WORK REQUEST:
An exact copy of every record, with no pictures, please.

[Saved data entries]
--

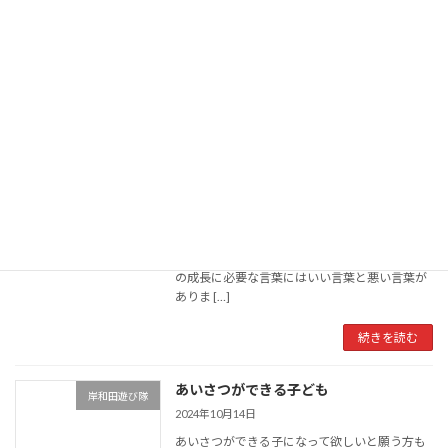
を完了すると言われています。 さらに、神経系
が急激に発達する年齢があります。それが先程
出て […]
続きを読む
言葉の大切さ
岸和田遊び隊
2024年10月17日
木は光を浴びて育つ人は言葉を浴びて育つ 京都
にある高校の元校長先生の言葉です。 私が思う
に、木の成長に必要な日光にはいい日光も悪い
日光もあまりないように思います。しかし、人
の成長に必要な言葉にはいい言葉と悪い言葉が
ありま […]
続きを読む
あいさつができる子ども
岸和田遊び隊
2024年10月14日
あいさつができる子になって欲しいと願う方も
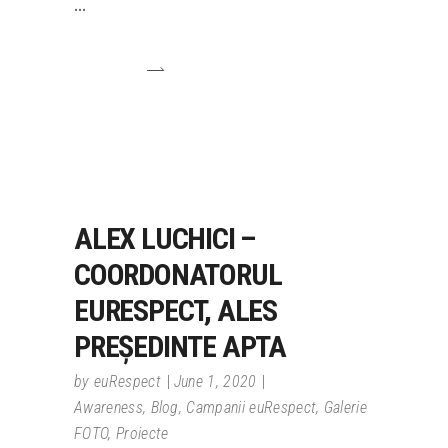
ALEX LUCHICI –
COORDONATORUL
EURESPECT, ALES
PREȘEDINTE APTA
by
euRespect
June 1, 2020
Awareness
,
Blog
,
Campanii euRespect
,
Galerie
FOTO
,
Proiecte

--

COMPLETED EXERCISE:
を完了すると言われています。 さらに、神経系
が急激に発達する年齢があります。それが先程
出て […]
続きを読む
言葉の大切さ
岸和田遊び隊
2024年10月17日
木は光を浴びて育つ人は言葉を浴びて育つ 京都
にある高校の元校長先生の言葉です。 私が思う
に、木の成長に必要な日光にはいい日光も悪い
日光もあまりないように思います。しかし、人
の成長に必要な言葉にはいい言葉と悪い言葉が
ありま […]
続きを読む
あいさつができる子ども
岸和田遊び隊
2024年10月14日
あいさつができる子になって欲しいと願う方も
ALEX LUCHICI –
COORDONATORUL
EURESPECT, ALES
PREȘEDINTE APTA
by
euRespect
June 1, 2020
Awareness
,
Blog
,
Campanii euRespect
,
Galerie
FOTO
,
Proiecte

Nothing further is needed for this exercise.